[reportlab-users] utf-problem

"Vázquez Cascales, Sebastián" reportlab-users@reportlab.com
Fri, 26 Mar 2004 11:45:48 +0100


	Hi all

	I'm a newbie in Plone developing and I have a problem about reportlab. One of the new features of plone includes an utility that uses reportlab. This program generates a pdf from an element (a kind of document). This feature works fine in english, but crashes when I try spanish.

the original code is

def utf8(text):
    """ Unicode -> UTF8 """
    assert isinstance(text, UnicodeType)
    return text.encode('utf-8')

the error was: Invalid UTF-8 string 


 I've been taking a look at your mailing list and found what I thought it was the solution.

(literal...)
----------------------------------------------------------------------------------------------------------------------------
----------------------------------------------------------------------------------------------------------------------------
Unicode strings are not present in Python 1.5.2.  With 2.0 or later you
can do

  c.drawString(100, y, any_unicode_string.encode("UTF-8"))

I'm not sure what happens if you write u"text in some 8-bit encoding" --
what encoding will be chosen by Python interpret those 8-bit characters?
To be safe you could write

  c.drawString(100, y, unicode("Latin-1 text", "ISO-8859-1").encode("UTF-8"))

It might be easier to use UTF-8 directly.

I wonder... is there a way to support Unicode string literals on Python
2+ in a way that's compatible with Python 1.5.2?  Basically you'd need
to change parse_utf8() in ttfonts.py to something like

  if type(string) is UnicodeType:
      return map(ord, string)

and above that declare

  try:
    from types import UnicodeType
  except:
    # Old Python has no Unicode strings
    UnicodeType = None

Not tested, but you get the idea.  Then you could just pass Unicode
strings to drawString if you have Python 2+.

(Platypus would need a couple of additional lines to cope with Unicode
strings.)


Marius Gedminas
----------------------------------------------------------------------------------------------------------------------------
----------------------------------------------------------------------------------------------------------------------------
so I made a change
def utf8(text):
    """ Unicode -> UTF8 """
    return unicode(text, "ISO-8859-1").encode('utf-8')

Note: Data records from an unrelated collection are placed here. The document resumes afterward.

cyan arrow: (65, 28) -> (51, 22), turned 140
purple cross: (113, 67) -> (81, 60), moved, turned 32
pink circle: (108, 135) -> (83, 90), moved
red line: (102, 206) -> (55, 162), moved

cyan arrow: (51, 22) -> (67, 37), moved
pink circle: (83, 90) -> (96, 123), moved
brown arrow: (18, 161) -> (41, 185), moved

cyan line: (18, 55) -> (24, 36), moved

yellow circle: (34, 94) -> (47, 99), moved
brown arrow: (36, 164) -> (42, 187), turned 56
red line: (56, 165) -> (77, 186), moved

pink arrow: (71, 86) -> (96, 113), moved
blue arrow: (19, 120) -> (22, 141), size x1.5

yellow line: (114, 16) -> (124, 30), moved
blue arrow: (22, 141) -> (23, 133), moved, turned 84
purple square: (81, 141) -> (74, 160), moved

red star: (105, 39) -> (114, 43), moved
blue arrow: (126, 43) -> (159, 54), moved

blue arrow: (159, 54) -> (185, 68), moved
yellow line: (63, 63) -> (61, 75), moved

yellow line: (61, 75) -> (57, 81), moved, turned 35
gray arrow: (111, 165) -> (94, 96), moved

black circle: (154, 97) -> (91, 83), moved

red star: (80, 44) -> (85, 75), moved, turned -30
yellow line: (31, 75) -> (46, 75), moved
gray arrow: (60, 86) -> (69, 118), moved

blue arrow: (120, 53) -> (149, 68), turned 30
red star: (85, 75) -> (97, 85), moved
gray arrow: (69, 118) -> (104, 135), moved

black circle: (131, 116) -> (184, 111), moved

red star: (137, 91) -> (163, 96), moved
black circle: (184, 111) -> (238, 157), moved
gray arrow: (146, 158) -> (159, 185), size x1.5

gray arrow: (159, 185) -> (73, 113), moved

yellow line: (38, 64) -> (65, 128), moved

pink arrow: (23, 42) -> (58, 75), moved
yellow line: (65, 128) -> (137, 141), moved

but now the error is: decoding Unicode is not supported 

I've been searching and I've found http://lists.fourthought.com/pipermail/4suite/2001-February/001335.html, but I'm not sure I understand everything.

and I don´t know what else can I do

I've tried with reportlabs 1.18 and 1.19. Python 2.3.3

I can give you more info. 

thanks in advance



Sebastián Vázquez Cascales
SADIEL, S.A.
Pabellón de Portugal
Isaac Newton s/n
Isla de la Cartuja
41092 SEVILLA
Tel. 955 04 36 00
Fax: 955 04 36 01
http://www.sadiel.es/ e-mail: svazquez@sadiel.es